**WORK TO BE COMPLETED**
When you find the line with "Awards (240, 96)" among the records below, reproduce it and each line after it exactly, ending with the line with "[Go to the ScreenUK homepage] (113, 36)".

**DATA EXCERPTS**
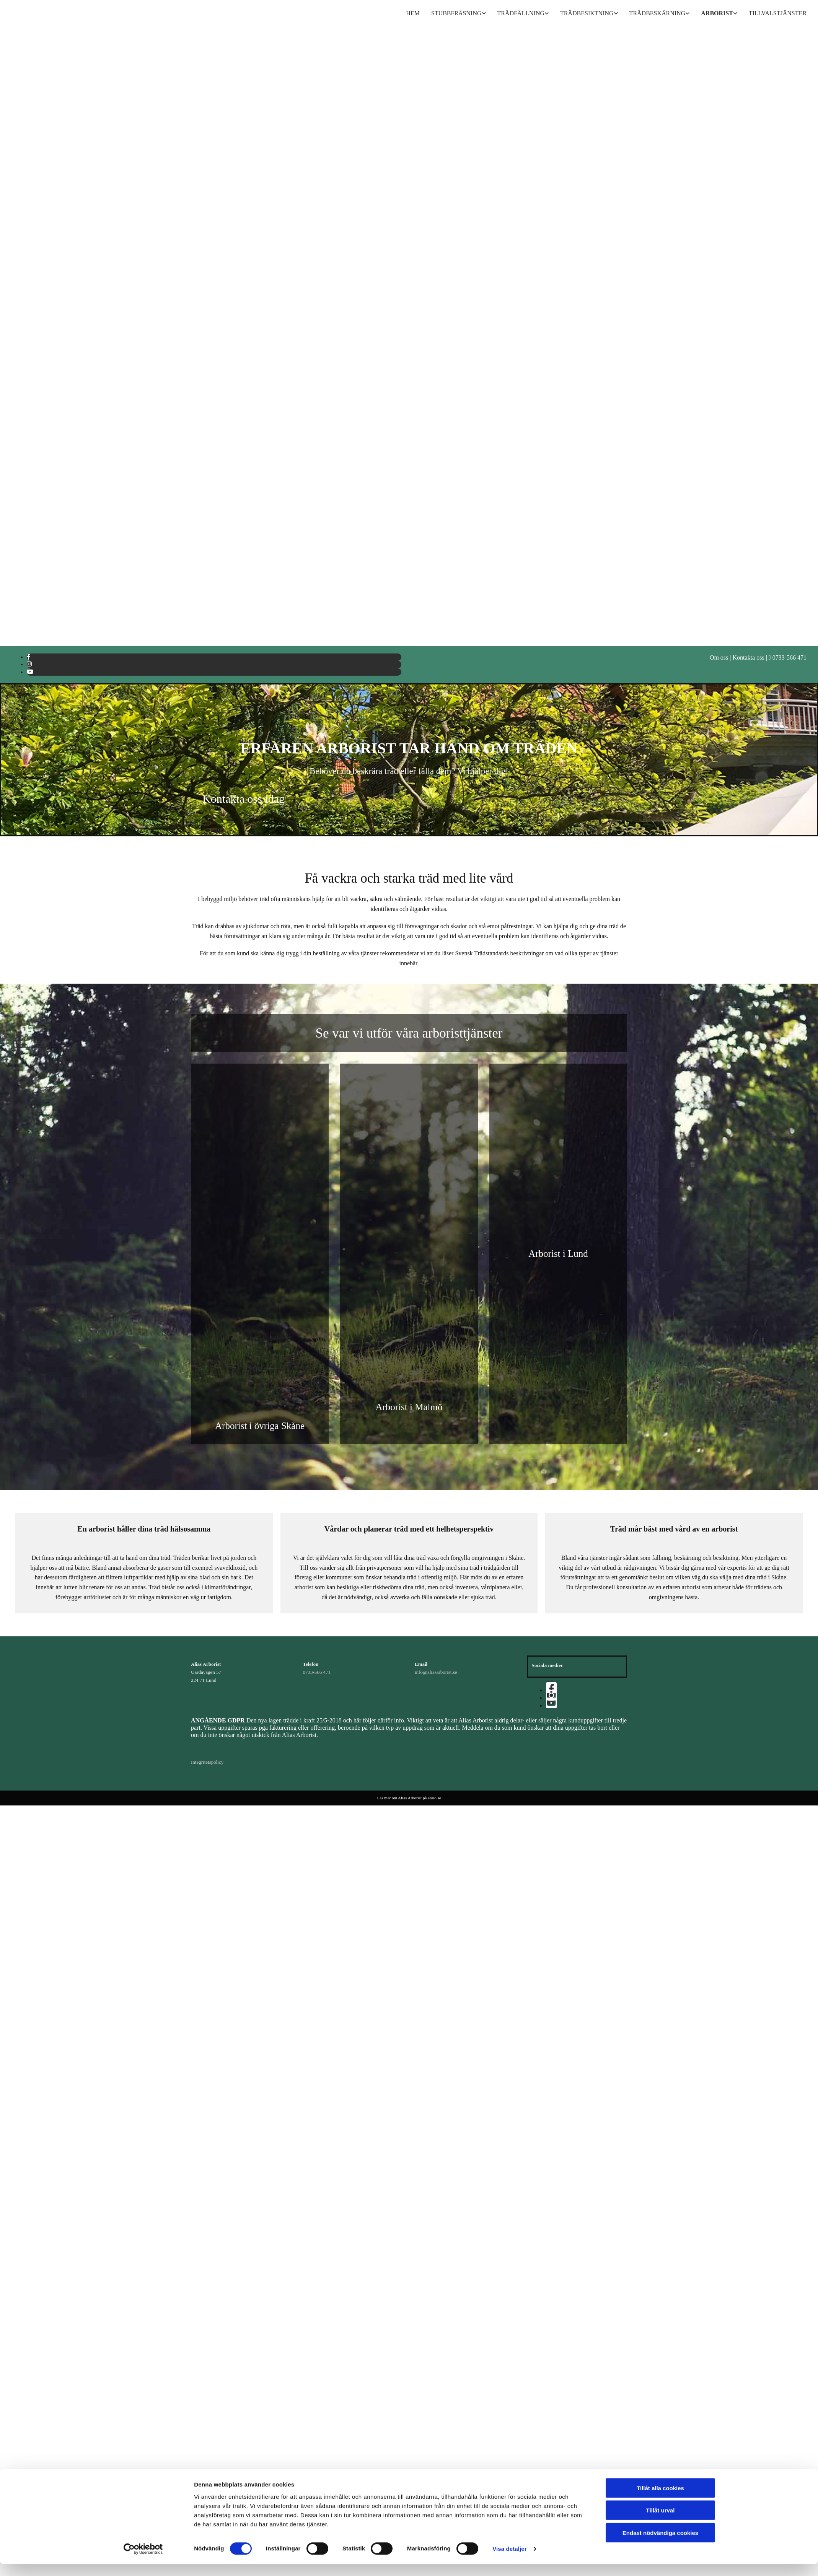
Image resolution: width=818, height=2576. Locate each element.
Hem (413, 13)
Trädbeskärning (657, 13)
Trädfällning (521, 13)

...

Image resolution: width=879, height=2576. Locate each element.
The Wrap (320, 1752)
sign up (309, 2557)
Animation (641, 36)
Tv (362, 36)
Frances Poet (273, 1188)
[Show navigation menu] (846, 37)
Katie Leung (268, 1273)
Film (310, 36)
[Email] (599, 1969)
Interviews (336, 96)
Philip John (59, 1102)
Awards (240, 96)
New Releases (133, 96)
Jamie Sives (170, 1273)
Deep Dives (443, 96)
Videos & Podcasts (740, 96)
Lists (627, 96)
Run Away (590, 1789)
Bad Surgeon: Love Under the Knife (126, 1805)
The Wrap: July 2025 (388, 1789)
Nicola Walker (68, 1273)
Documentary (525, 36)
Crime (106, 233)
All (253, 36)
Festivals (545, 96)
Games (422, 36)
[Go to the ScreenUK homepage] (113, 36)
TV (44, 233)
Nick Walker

* * *

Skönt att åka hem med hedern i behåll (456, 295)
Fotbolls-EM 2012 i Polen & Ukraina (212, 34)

**SOLUTION TO THIS PROBLEM**
Awards (240, 96)
New Releases (133, 96)
Jamie Sives (170, 1273)
Deep Dives (443, 96)
Videos & Podcasts (740, 96)
Lists (627, 96)
Run Away (590, 1789)
Bad Surgeon: Love Under the Knife (126, 1805)
The Wrap: July 2025 (388, 1789)
Nicola Walker (68, 1273)
Documentary (525, 36)
Crime (106, 233)
All (253, 36)
Festivals (545, 96)
Games (422, 36)
[Go to the ScreenUK homepage] (113, 36)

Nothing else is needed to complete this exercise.